WHAT NEEDS TO BE DONE
Starting from the top of the entries below and ending with the line containing "2005 Indústria De", restate every line word for word, pictures omitted.

INFORMATION SUPPLIED

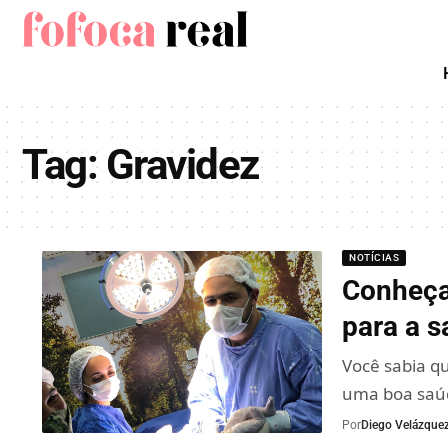
Tag:
Gravidez
NOTÍCIAS
Conheça
para a 
Você sabia q
uma boa saúd
Por
Diego Velázque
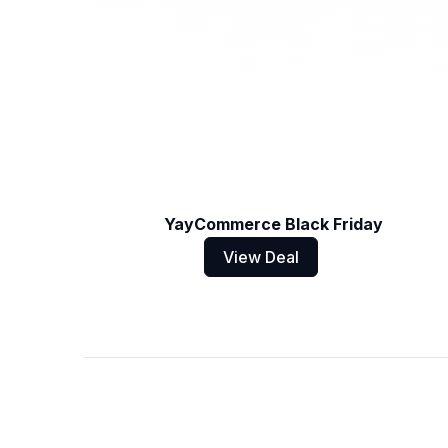
YayCommerce Black Friday
View Deal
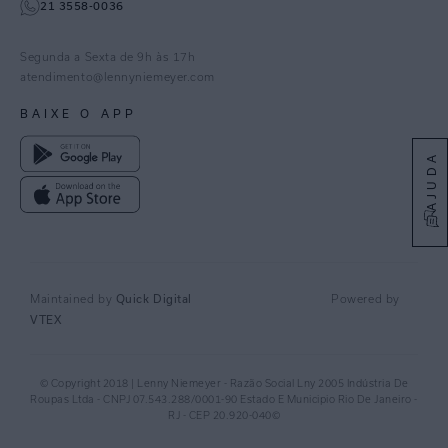
21 3558-0036
Facebook
Pinterest
Segunda a Sexta de 9h às 17h
Linkedin
atendimento@lennyniemeyer.com
youtube
BAIXE O APP
Spotify
AJUDA
Maintained by
Quick Digital
Powered by
VTEX
© Copyright 2018 | Lenny Niemeyer - Razão Social Lny 2005 Indústria De
Roupas Ltda - CNPJ 07.543.288/0001-90 Estado E Municipio Rio De Janeiro -
RJ - CEP 20.920-040©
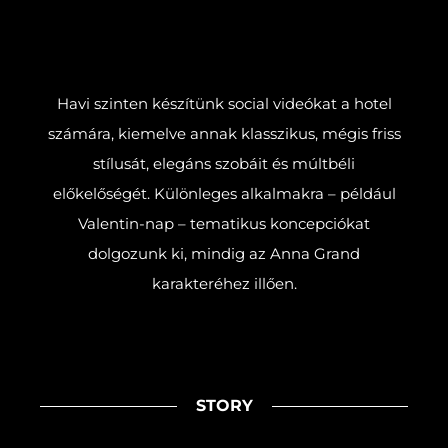
Havi szinten készítünk social videókat a hotel
számára, kiemelve annak klasszikus, mégis friss
stílusát, elegáns szobáit és múltbéli
előkelőségét. Különleges alkalmakra – például
Valentin-nap – tematikus koncepciókat
dolgozunk ki, mindig az Anna Grand
karakteréhez illően.
STORY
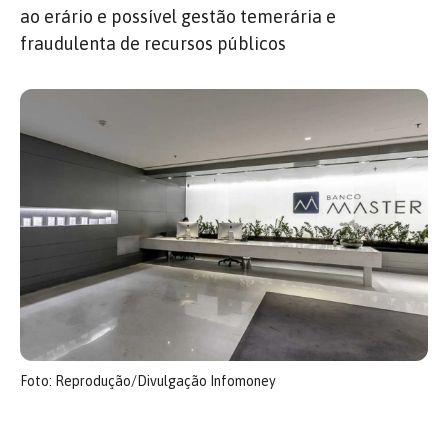
ao erário e possível gestão temerária e
fraudulenta de recursos públicos
Foto: Reprodução/Divulgação Infomoney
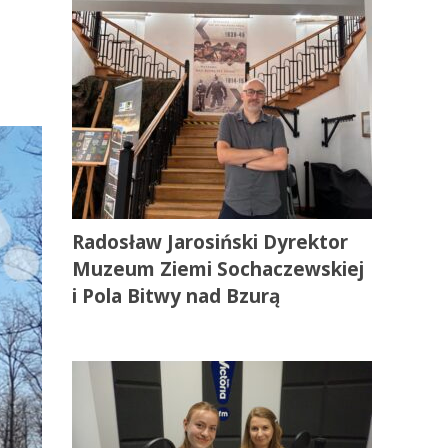
Radosław Jarosiński Dyrektor
Muzeum Ziemi Sochaczewskiej
i Pola Bitwy nad Bzurą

OUTPUT FOR THIS EXERCISE
Tag:
Gravidez
NOTÍCIAS
Conheça
para a 
Você sabia q
uma boa saúd
Por
Diego Velázque
YayCommerce Black Friday
View Deal
21 3558-0036
Facebook
Pinterest
Segunda a Sexta de 9h às 17h
Linkedin
atendimento@lennyniemeyer.com
youtube
BAIXE O APP
Spotify
AJUDA
Maintained by
Quick Digital
Powered by
VTEX
© Copyright 2018 | Lenny Niemeyer - Razão Social Lny 2005 Indústria De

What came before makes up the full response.